How does RPM indexing works in Artifactory?

RPM (Yum) repository is a repository meant for holding and managing RPM Packages. 

It works with clients used by popular Unix systems such as RHEL and CentOS for managing binary packages. Artifactory is a fully-fledged RPM and YUM repository manager. JFrog’s official Wiki page offers detailed information about Artifactory RPM repositories.  
 
We will discuss internal parts to expose more depth about the indexing process in Artifactory. 
 
Since Artifactory version 5.5.0 – a major improvement for the YUM metadata calculation handling has been released. Metadata is being calculated in a parallel and incremental process.

Also:

  • This should be preferable over the previous (automatic) asynchronous calculation triggering. 
  • User plugins for triggering metadata calculation (generally) are no longer needed.
  • It is possible to monitor and know exactly the new metadata calculation is now available. 

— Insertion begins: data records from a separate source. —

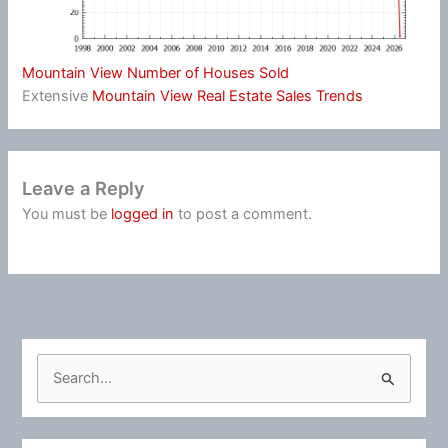
Mountain View Number of Houses Sold
Extensive
Mountain View Real Estate Sales Trends
Leave a Reply
You must be
logged in
to post a comment.
S
e
a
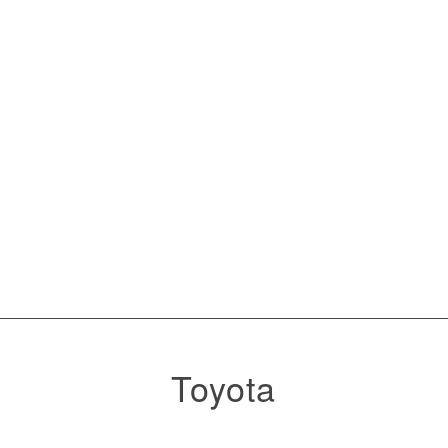
Toyota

First, consider the below:

When creating an RPM repository, the “Auto Calculate RPM Metadata” repository option would be ticked-on, when means every file deployment, copy or movement action would be intercepted by Artifactory and would trigger the calculation process automatically. Naturally, this is useful since in automation processes it is needed to have the newest metadata made available to be served by Artifactory to clients.
 
There are two ways for metadata calculation to happen:

Async:
This is the normal path; whenever a package deployment, be via REST or the UI, a calculation will follow (given the option above is enabled). Asynchronous calculation is based on intercepting file operations and adding the needed indexing operation to an internal Artifactory queue. This usually happens immediately.
 
Sync: 
Can be used only when the when the “Auto Calculate RPM Metadata” is set to off. Now, you may control the triggering of the yum metadata calculation manually. This can be used if you want to ensure all of the metadata on the repository is available to be served to any requesting client by holding the request until the calculation is finished.

Example:

You have a CI job that deploys many versions to a large repository (e.g. snapshot versions); you can add an extra build step that would be dependent on an answer to the Calculate YUM metadata REST API query answer with the async query parameter set to 0 – this is triggered on a repository called rpm-release-local:

curl -uadmin:password -XPOST "localhost:8081/artifactory/api/yum/rpm-release-local?async=0" -i -Lvv

* Connected to localhost (::1) port 8081 (#0)
* Server auth using Basic with user 'admin'
> POST /artifactory/api/yum/rpm-release-local?async=0 HTTP/1.1
> Host: localhost:8081
> Authorization: Basic YWRtaW46cGFzc3dvcmQ=
> User-Agent: curl/7.54.0
> Accept: */*

< HTTP/1.1 200 OK
< Server: Artifactory/6.3.2
< X-Artifactory-Id: a9116dfeb1f6dac4:449dde33:1658a295e45:-8000
< Content-Type: text/plain
< Transfer-Encoding: chunked
< Date: Sun, 02 Sep 2018 12:19:56 GMT

YUM metadata calculation for repository 'rpm-release-local' accepted.
 

  • With respect to any aggregating RPM virtual repositories; by the end of the calculation, virtual repository calculation is triggered as well.

 
Tuning options with Artifactory RPM system properties (5.5.0 and above):

  • rpm.metadata.calculation.workers (default is 8) – Controls the number of threads (workers) for RPM metadata calculation.
  • rpm.metadata.history.cycles.to.keep (default 3) – Meanwhile calculations are taking place and in real world it is likely that concurrent calculation would run, Artifactory keeps record of previous metadata record, including ones that already finished parallel calculation.

 
RPM logging (org.artifactory.addon.yum.YumAddonImpl):

INFO Level: Starting to calculate Rpm metadata for
 
Verbose logging: You can enable debug/trace level logging on the following packages in Artifactory (modify $ARTIFACTORY_HOME/etc/logback.xml) to track/debug your calculations: 

org.artifactory.addon.yum.YumAddonImpl:

  • Automatic calculation (Async):

Level Debug: Async Rpm calculation for {path}
 

  • Triggered (Sync):

Level Debug: Sync Rpm calculation for {path}
 

  • Virtual RPM Repository calculation:

Enable per log level for org.artifactory.addon.yum.virtual.index:

Level Debug: Starting virtual yum metadata calculation for {path}
 

  • Trace level for the entire package logic process:

Enable per log level for org.jfrog.metadata.indexer.RpmRepoIndexer:

Level TRACE: Preparing to index RPM repository metadata

Level Debug: Finished indexing RPM repository metadata